『MICROMANCE』
「いまね、お母さんがきてるの」
KIDOくんは足をとめた。
「あ……帰りましょう、か?」
「ううん、いいよ」
お母さんとKIDOくんは初対面。部屋に入って紹介する。
「お母さん、友達のKIDOくん」
「あら、こんにちは」
お母さんはソファーに座ったまま微笑んだ。KIDOくんは頭をかいた。
「こんにちはー、KIDOです、はは」
そして、私とお母さんとKIDOくんの奇妙なお茶会がはじまった。
KIDOくんは「はは」と笑いながらお母さんのとなりに座ると、ローテーブルに広げられたお菓子を見て目を見開いた。
「ああっ!俺、ハッピーターン大好きなんです!」
ALは私のヒザによじ登り、今度はハッピーターンに手をのばした。
「こら、AL!こーれーわあーKIDOくんのー!」
「ははは、いいんですよー」
「よかったわ、こんなに喜んでもらえて」
お母さんは微笑んだ。KIDOくんは笑いながらハッピーターンをほおばった。ALはヒザのうえでもがいた。私はタバコをふかした。
「それで……やっちゃん、どうするつもりなの?」
「どうしようかなあ」
「何がです?」
KIDOくんは次のハッピーターンの包みを手にしながら目をパチクリさせた。
「あれ?KIDOくんには言ってなかったー?」
「ええ……多分」
私は灰皿にタバコの灰を落とした。オレンジ色の光がむき出しになった。
「あのね、私、このあいだデズールのバイト、やめたの。デズール、知ってる?」
「あ、はい。恵比寿にある飲み屋ですよね」
「そう。それでね、次のバイト先がまだ見つからなくって、いま、お母さんたちから仕送りしてもらってるの」
「仕送り?」
お母さんは飲んでた紅茶を静かにローテーブルにおいた。
「そうなのよ……なに君だっけ……」
「KIDOです、ははは」
「そうそう、木戸君。あなたからもなにか言ってあげて?」
KIDOくんはハッピーターンの包みをひっぱった。包みがKIDOくんの手のあいだでくるくる回って、ポロンと中身が転がり落ちた。KIDOくんはそれをつまみあげて食べると、こぼれたカスを指で集めた。

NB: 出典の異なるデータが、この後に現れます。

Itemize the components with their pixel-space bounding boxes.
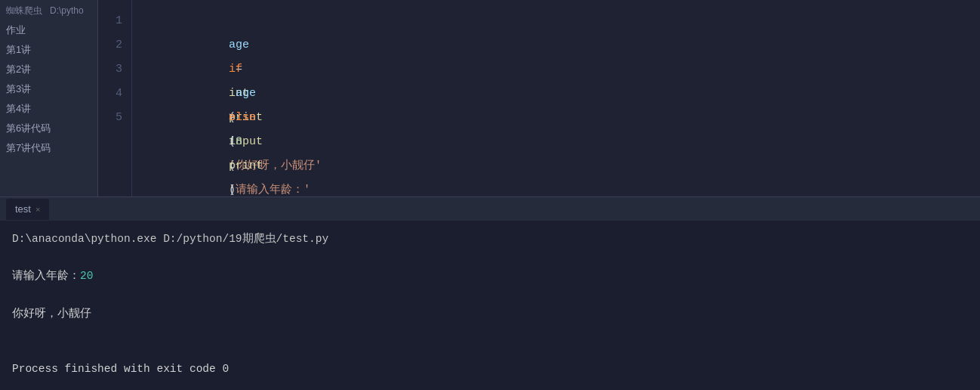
- sidebar-project-label: 蜘蛛爬虫: [6, 5, 42, 16]
- sidebar-item-2[interactable]: 第2讲: [0, 60, 97, 79]
- sidebar-item-5[interactable]: 第6讲代码: [0, 119, 97, 138]
- line-number-4: 4: [116, 82, 122, 106]
- code-lines: age = int ( input ( '请输入年龄：' )) if age >: [132, 0, 980, 197]
- terminal-tab-bar: test ×: [0, 197, 980, 221]
- sidebar-item-0[interactable]: 作业: [0, 20, 97, 40]
- code-token: else: [229, 111, 256, 124]
- code-line-1: age = int ( input ( '请输入年龄：' )): [147, 9, 980, 33]
- terminal-container: test × D:\anaconda\python.exe D:/python/…: [0, 197, 980, 390]
- code-editor[interactable]: 1 2 3 4 5 age = int ( input ( '请输: [98, 0, 980, 197]
- terminal-line-1: D:\anaconda\python.exe D:/python/19期爬虫/t…: [12, 230, 968, 249]
- terminal-line-2: 请输入年龄：20: [12, 267, 968, 286]
- code-token: [229, 87, 256, 100]
- terminal-input-value: 20: [80, 270, 93, 282]
- code-line-5: print ( '你好呀！小朋友' ): [147, 106, 980, 130]
- code-token: (: [229, 184, 236, 197]
- line-number-3: 3: [116, 57, 122, 82]
- code-token: if: [229, 63, 242, 76]
- code-line-4: else :: [147, 82, 980, 106]
- code-token: '请输入年龄：': [229, 184, 310, 197]
- sidebar-path-label: D:\pytho: [50, 5, 84, 16]
- line-number-5: 5: [116, 106, 122, 130]
- line-numbers: 1 2 3 4 5: [98, 0, 132, 197]
- sidebar: 蜘蛛爬虫 D:\pytho 作业 第1讲 第2讲 第3讲 第4讲 第6讲代码 第…: [0, 0, 98, 197]
- terminal-line-3: 你好呀，小靓仔: [12, 305, 968, 323]
- sidebar-header: 蜘蛛爬虫 D:\pytho: [0, 2, 97, 20]
- code-line-2: if age > 18 :: [147, 33, 980, 57]
- terminal-tab-label: test: [15, 203, 31, 215]
- code-token: [229, 135, 256, 148]
- code-token: age: [229, 39, 249, 51]
- editor-area: 蜘蛛爬虫 D:\pytho 作业 第1讲 第2讲 第3讲 第4讲 第6讲代码 第…: [0, 0, 980, 197]
- line-number-2: 2: [116, 33, 122, 57]
- terminal-tab[interactable]: test ×: [6, 199, 49, 220]
- code-line-3: print ( '你好呀，小靓仔' ): [147, 57, 980, 82]
- sidebar-item-1[interactable]: 第1讲: [0, 40, 97, 60]
- terminal-prompt-label: 请输入年龄：: [12, 270, 80, 282]
- line-number-1: 1: [116, 9, 122, 33]
- terminal-line-5: Process finished with exit code 0: [12, 360, 968, 379]
- terminal-tab-close-icon[interactable]: ×: [35, 205, 40, 214]
- app-container: 蜘蛛爬虫 D:\pytho 作业 第1讲 第2讲 第3讲 第4讲 第6讲代码 第…: [0, 0, 980, 390]
- sidebar-item-3[interactable]: 第3讲: [0, 79, 97, 99]
- sidebar-item-4[interactable]: 第4讲: [0, 99, 97, 119]
- code-token: print: [229, 159, 263, 172]
- sidebar-item-6[interactable]: 第7讲代码: [0, 138, 97, 158]
- terminal-output: D:\anaconda\python.exe D:/python/19期爬虫/t…: [0, 221, 980, 390]
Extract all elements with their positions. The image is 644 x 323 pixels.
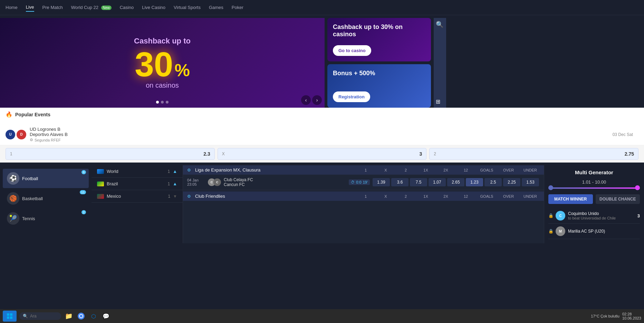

「YASUKOさんって、その前まで何やってたんでしたっけ?」
お母さんがKIDOくんを見ながらケーキを口に入れた。私はタバコを吸った。
「そのまえはー、美容師の専門学校を出て、すぐに美容院で働いてたんだけど、その美容院がイジメとか客のうばいあいとかあるところで、なーんかめんどくさくなっちゃってすぐやめちゃったの。それからずうっとデズール」
「んー……デズールはどうしてやめちゃったんですか?」
KIDOくんは集めたカスをパラパラ灰皿に払った。